• PROBLEM TO SOLVE: Pictures appear among the records. Write out all else exactly as it stands.

• DATA TO EXAMINE:
----

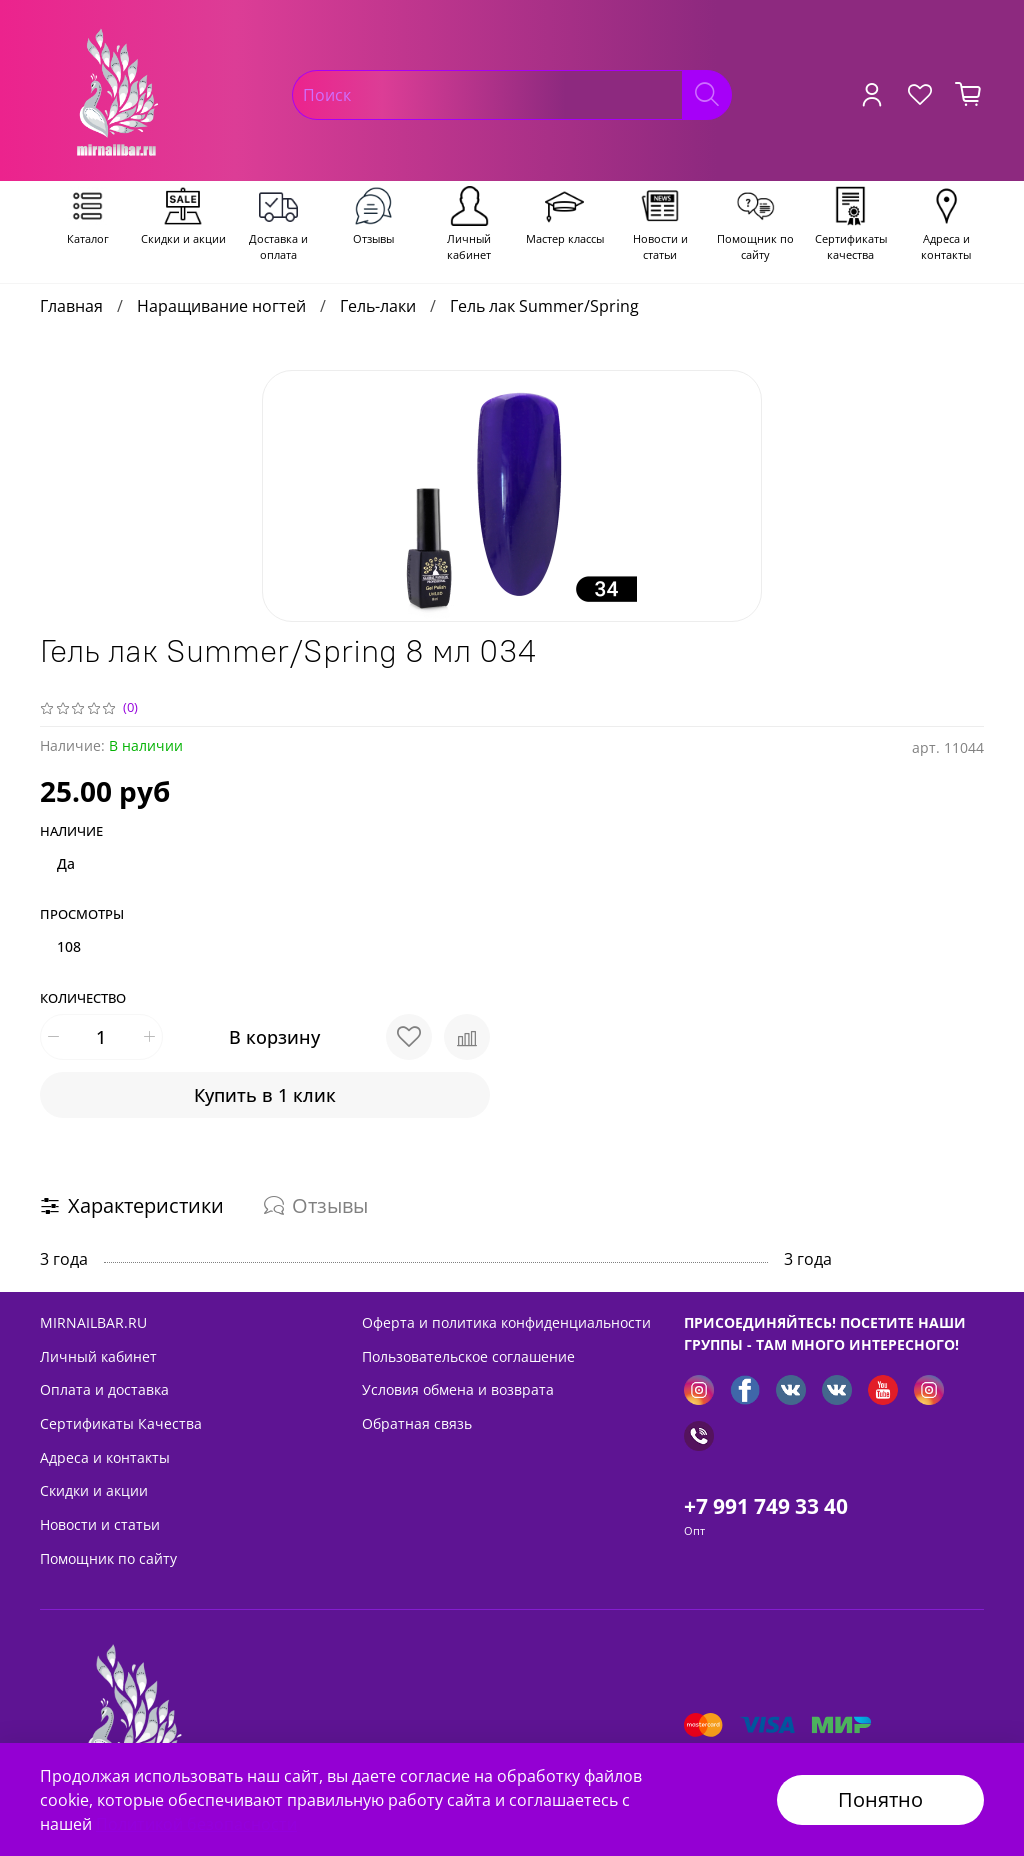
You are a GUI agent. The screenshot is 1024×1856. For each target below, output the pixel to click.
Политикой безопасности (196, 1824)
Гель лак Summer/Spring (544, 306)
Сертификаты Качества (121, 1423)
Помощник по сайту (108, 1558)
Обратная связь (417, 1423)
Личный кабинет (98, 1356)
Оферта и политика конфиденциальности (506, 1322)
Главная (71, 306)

----

• ANSWER SECTION:
You are a GUI agent. The screenshot is 1024×1856. For each target below, output the pixel to click.
Политикой безопасности (196, 1824)
Гель лак Summer/Spring (544, 306)
Сертификаты Качества (121, 1423)
Помощник по сайту (108, 1558)
Обратная связь (417, 1423)
Личный кабинет (98, 1356)
Оферта и политика конфиденциальности (506, 1322)
Главная (71, 306)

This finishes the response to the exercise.